In Separate Cases, iOS and Android Apps Did Not Disclose Their Sketchy Data Farming Affiliations ⇥ buzzfeednews.com
Craig Silverman, BuzzFeed News:
Sensor Tower, a popular analytics platform for tech developers and investors, has been secretly collecting data from millions of people who have installed popular VPN and ad-blocking apps for Android and iOS, a BuzzFeed News investigation has found. These apps, which don’t disclose their connection to the company or reveal that they feed user data to Sensor Tower’s products, have more than 35 million downloads.
Since 2015, Sensor Tower has owned at least 20 Android and iOS apps. Four of these — Free and Unlimited VPN, Luna VPN, Mobile Data, and Adblock Focus — were recently available in the Google Play store. Adblock Focus and Luna VPN were in Apple’s App Store. Apple removed Adblock Focus and Google removed Mobile Data after being contacted by BuzzFeed News. The companies said they continue to investigate.
Once installed, Sensor Tower’s apps prompt users to install a root certificate, a small file that lets its issuer access all traffic and data passing through a phone. The company told BuzzFeed News it only collects anonymized usage and analytics data, which is integrated into its products. Sensor Tower’s app intelligence platform is used by developers, venture capitalists, publishers, and others to track the popularity, usage trends, and revenue of apps.

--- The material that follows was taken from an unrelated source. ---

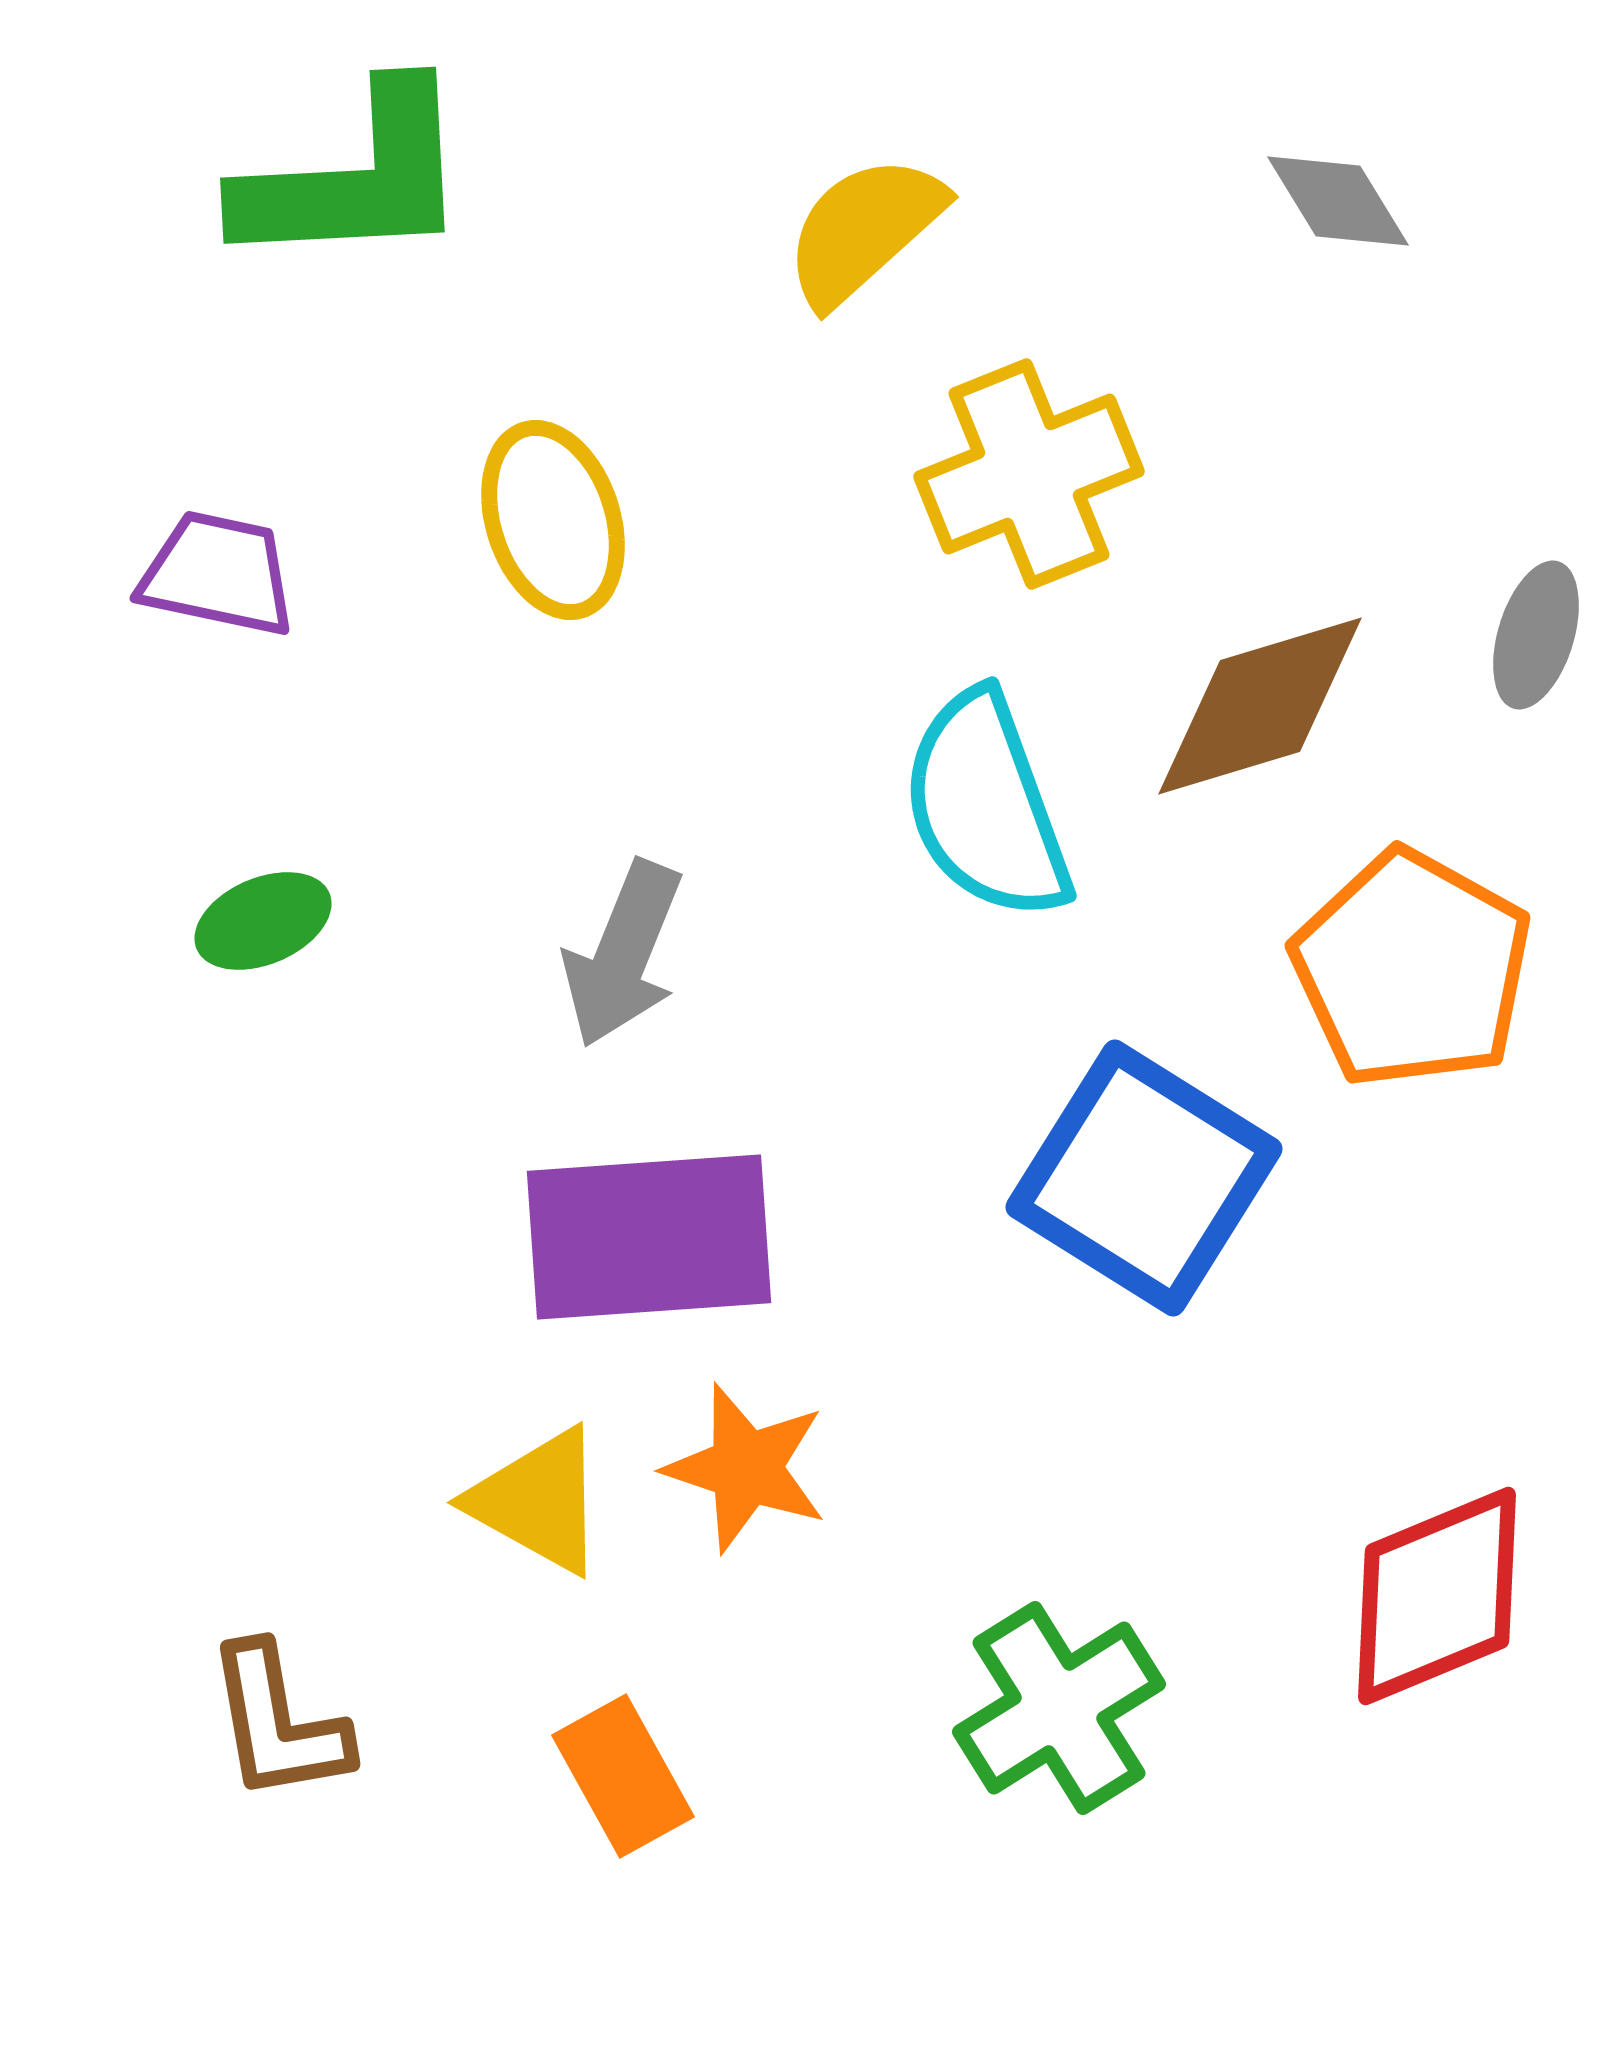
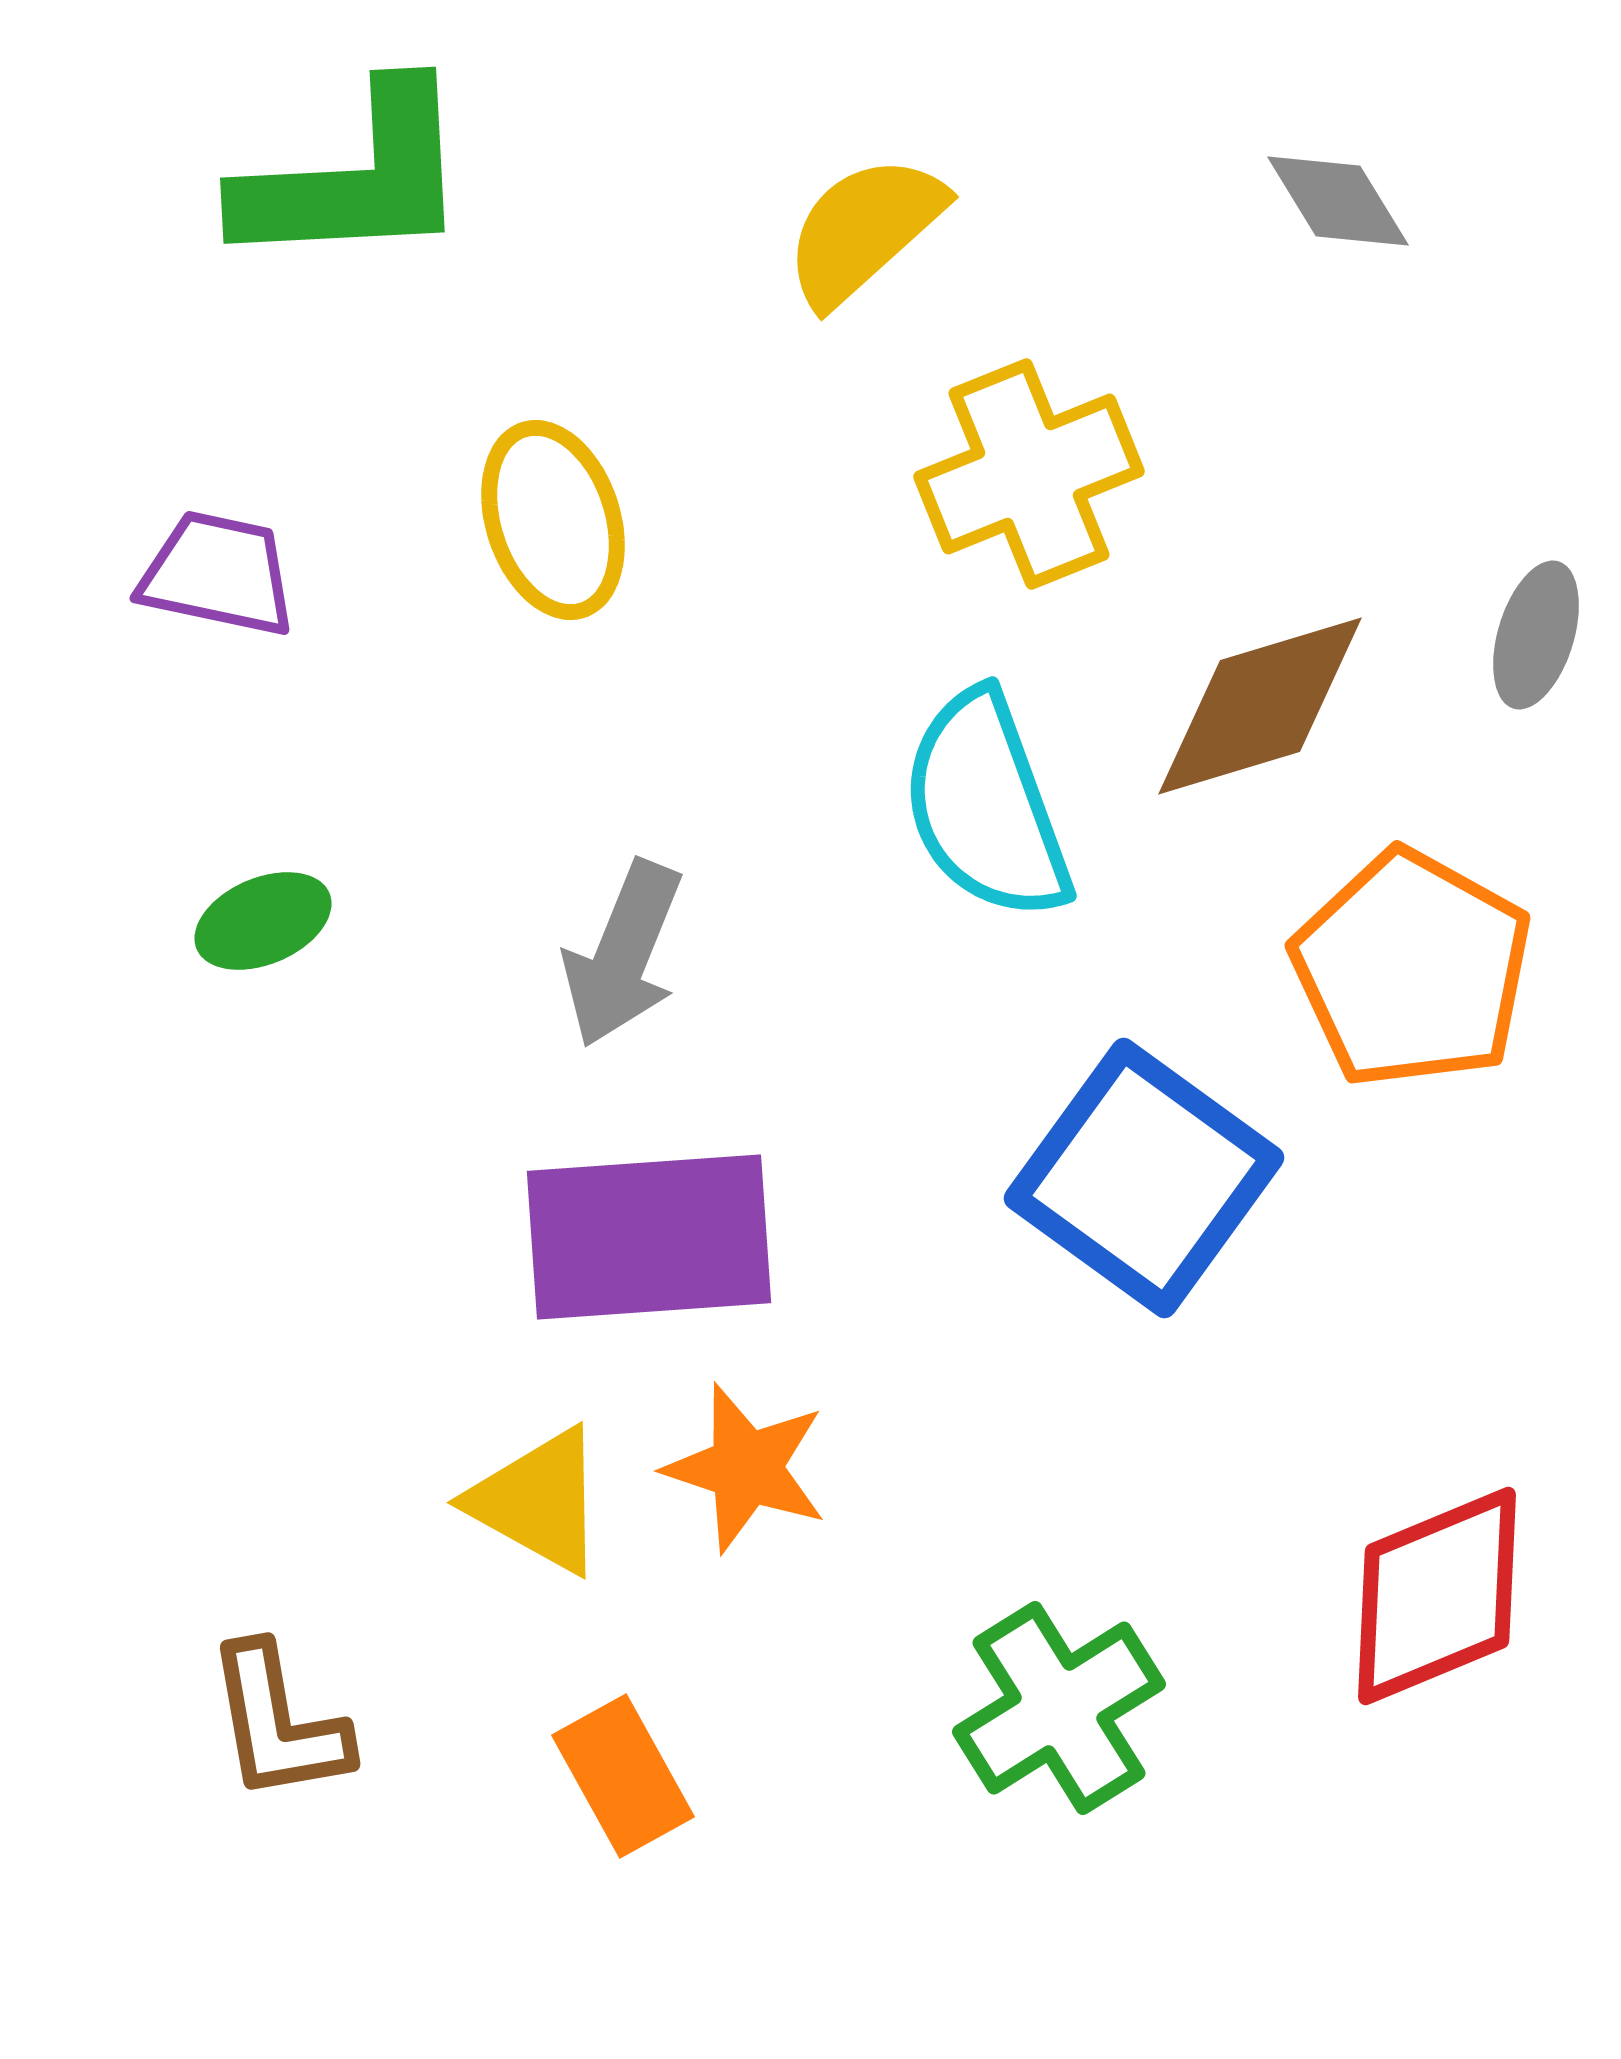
blue square: rotated 4 degrees clockwise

This is comparable to Facebook’s use of its Onavo VPN to spy on users’ app activity.
Joseph Cox and Jason Koebler, Vice:
Banjo, an artificial intelligence firm that works with police used a shadow company to create an array of Android and iOS apps that looked innocuous but were specifically designed to secretly scrape social media, Motherboard has learned.
[…]
Banjo did not have that sort of data access. So it created Pink Unicorn Labs, which one former employee described as a “shadow company,” that developed apps to harvest social media data.
[…]
But once users logged into the innocent looking apps via a social network OAuth provider, Banjo saved the login credentials, according to two former employees and an expert analysis of the apps performed by Kasra Rahjerdi, who has been an Android developer since the original Android project was launched. Banjo then scraped social media content, those two former employees added. The app also contained nonstandard code written by Pink Unicorn Labs: “The biggest red flag for me is that all the code related to grabbing Facebook friends, photos, location history, etc. is directly from their own codebase,” Rahjerdi said.

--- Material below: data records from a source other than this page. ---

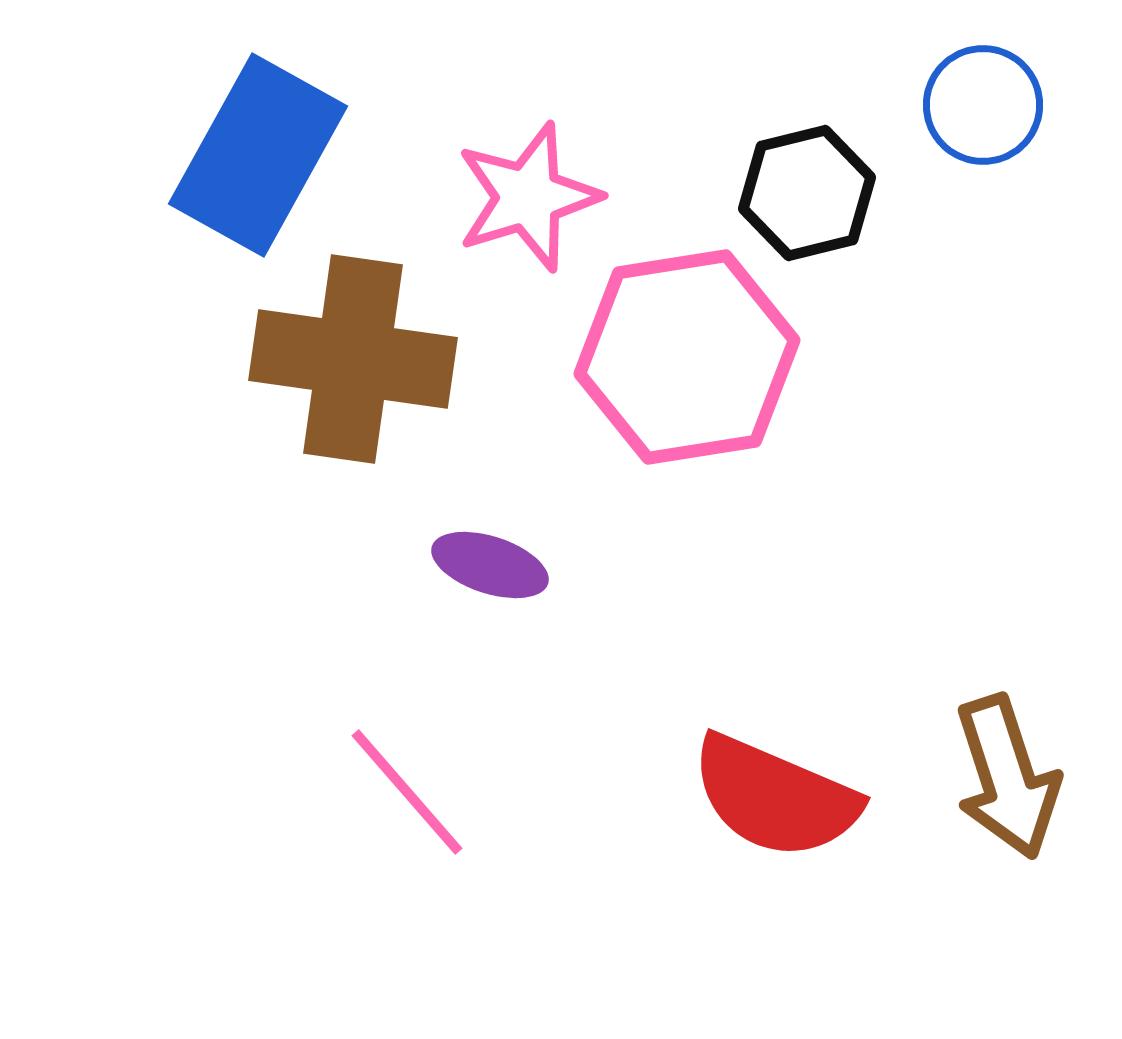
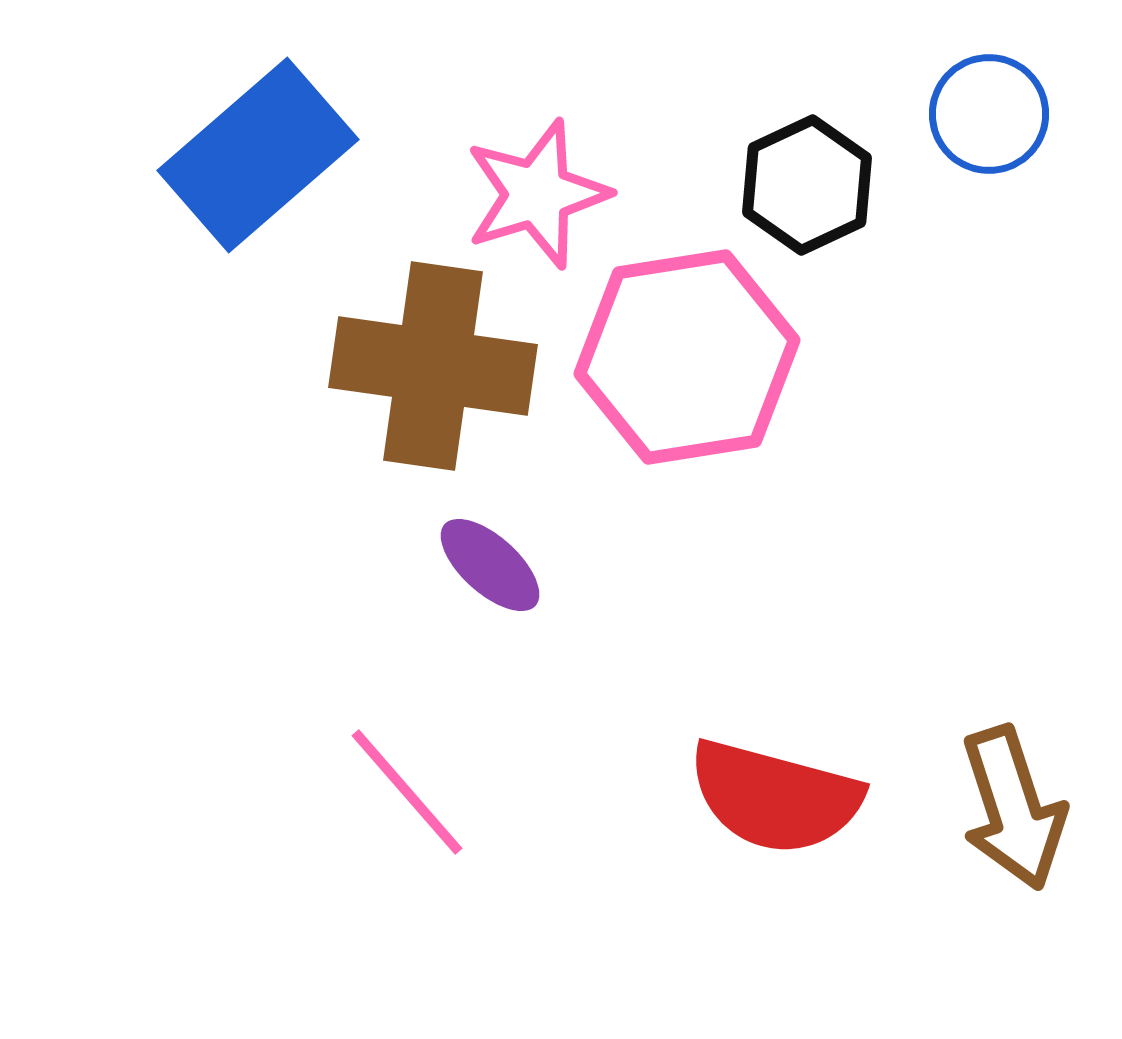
blue circle: moved 6 px right, 9 px down
blue rectangle: rotated 20 degrees clockwise
black hexagon: moved 8 px up; rotated 11 degrees counterclockwise
pink star: moved 9 px right, 3 px up
brown cross: moved 80 px right, 7 px down
purple ellipse: rotated 24 degrees clockwise
brown arrow: moved 6 px right, 31 px down
red semicircle: rotated 8 degrees counterclockwise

These are entirely separate events and companies, but the reports overlap in their descriptions of what can only be described as a worrying indifference to ethical norms. If the people running these companies have to cauterize their soul before work each day, perhaps they should treat that as a yelping klaxon that something is wildly wrong.
I expect to see more reports like these in the coming years as the country where similar companies are headquartered — and, consequently, where users’ rights are often contractually obligated — has yet to enact and enforce meaningful privacy rights.